BRIEF: For this listing, report how many lines contain the string "della", using only a number.

========

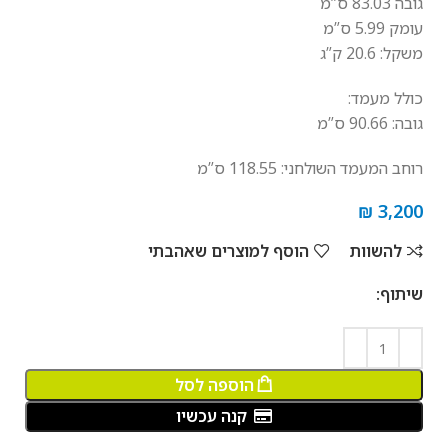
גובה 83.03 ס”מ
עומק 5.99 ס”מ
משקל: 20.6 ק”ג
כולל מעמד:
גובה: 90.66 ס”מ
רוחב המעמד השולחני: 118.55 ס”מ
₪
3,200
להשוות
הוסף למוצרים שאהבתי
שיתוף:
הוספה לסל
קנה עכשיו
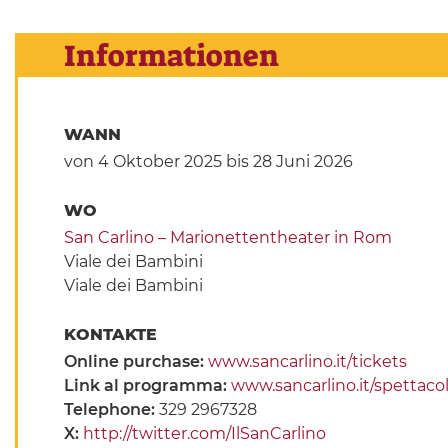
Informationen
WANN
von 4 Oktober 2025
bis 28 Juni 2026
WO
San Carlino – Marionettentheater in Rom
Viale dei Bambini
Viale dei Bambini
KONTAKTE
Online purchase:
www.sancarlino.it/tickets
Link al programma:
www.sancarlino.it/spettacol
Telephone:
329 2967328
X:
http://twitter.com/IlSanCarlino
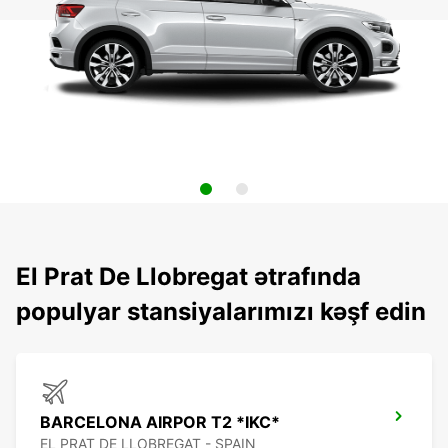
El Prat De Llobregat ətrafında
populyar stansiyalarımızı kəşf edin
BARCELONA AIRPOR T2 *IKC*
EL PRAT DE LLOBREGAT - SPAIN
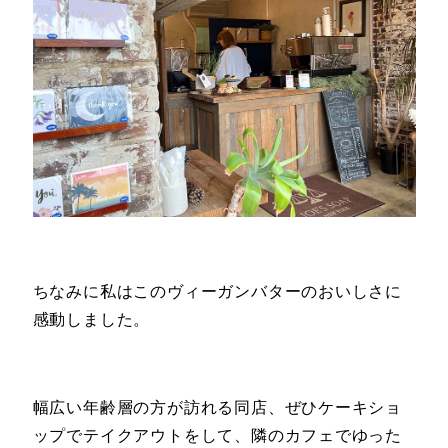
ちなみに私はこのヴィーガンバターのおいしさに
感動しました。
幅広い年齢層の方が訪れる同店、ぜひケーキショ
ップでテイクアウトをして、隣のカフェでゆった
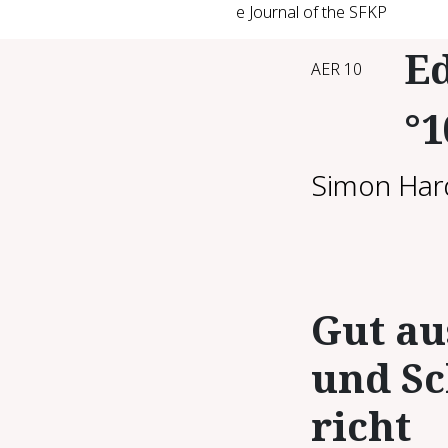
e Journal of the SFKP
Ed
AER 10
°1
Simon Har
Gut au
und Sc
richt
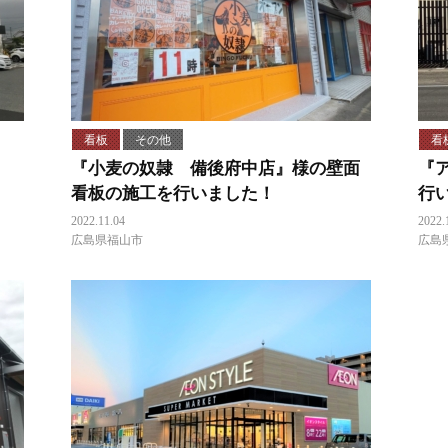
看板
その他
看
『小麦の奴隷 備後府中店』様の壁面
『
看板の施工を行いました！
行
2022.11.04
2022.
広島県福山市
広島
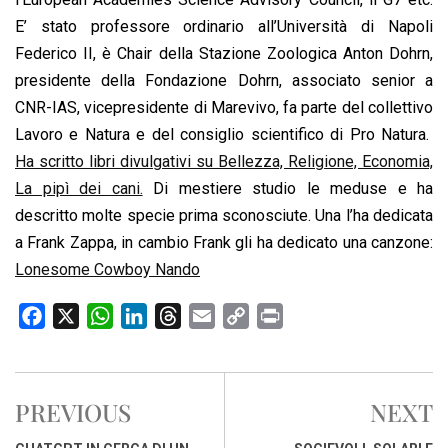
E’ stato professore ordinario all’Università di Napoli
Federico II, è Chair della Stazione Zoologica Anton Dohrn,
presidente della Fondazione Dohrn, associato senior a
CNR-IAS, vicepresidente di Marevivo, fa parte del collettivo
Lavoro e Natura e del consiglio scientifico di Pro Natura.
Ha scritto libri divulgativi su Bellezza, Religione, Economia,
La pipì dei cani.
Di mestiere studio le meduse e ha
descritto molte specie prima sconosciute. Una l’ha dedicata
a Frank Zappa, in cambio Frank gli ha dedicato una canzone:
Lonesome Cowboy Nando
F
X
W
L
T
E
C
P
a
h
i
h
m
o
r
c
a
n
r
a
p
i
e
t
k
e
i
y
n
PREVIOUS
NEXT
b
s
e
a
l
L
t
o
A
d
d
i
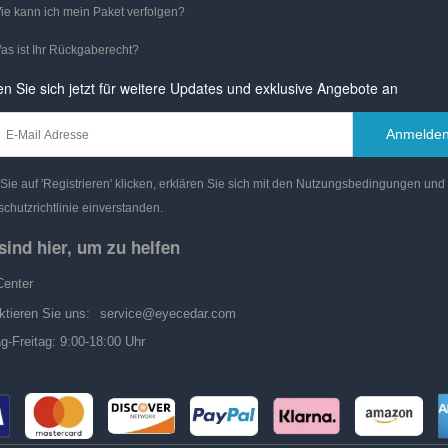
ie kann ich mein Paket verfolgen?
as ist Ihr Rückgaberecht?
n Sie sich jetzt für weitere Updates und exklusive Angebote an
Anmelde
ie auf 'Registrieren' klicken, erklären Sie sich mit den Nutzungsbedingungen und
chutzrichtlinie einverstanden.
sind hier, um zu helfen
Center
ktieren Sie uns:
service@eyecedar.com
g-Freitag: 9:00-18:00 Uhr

========

EXERCISE SOLUTION: 2